[INFORMATION SUPPLIED Boundary: Start]

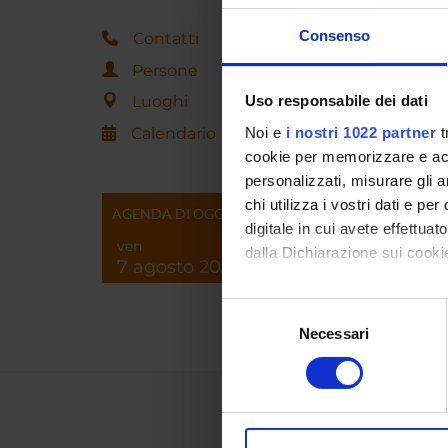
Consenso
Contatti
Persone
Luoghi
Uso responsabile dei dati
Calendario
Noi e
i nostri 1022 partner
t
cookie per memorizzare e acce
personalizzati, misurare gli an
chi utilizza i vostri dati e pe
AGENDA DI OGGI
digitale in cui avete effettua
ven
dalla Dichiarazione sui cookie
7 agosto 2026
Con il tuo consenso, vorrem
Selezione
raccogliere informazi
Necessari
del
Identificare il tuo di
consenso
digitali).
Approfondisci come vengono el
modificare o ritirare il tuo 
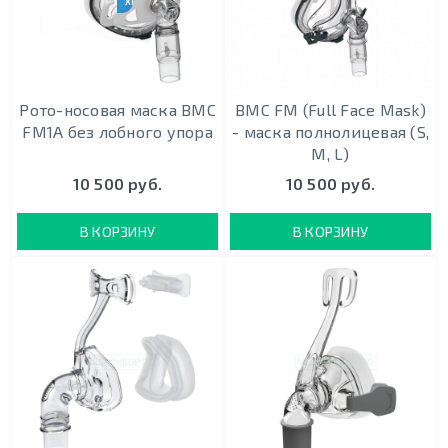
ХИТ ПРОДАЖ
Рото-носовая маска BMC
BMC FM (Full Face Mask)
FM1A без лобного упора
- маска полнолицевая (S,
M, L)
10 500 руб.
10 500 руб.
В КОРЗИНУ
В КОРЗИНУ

[INFORMATION SUPPLIED Boundary: End]

### EXERCISE GOAL
Look through the entries above and say how many lines hold the word "маска", giving the number alone.

### RESPONSE FOR THIS EXERCISE
2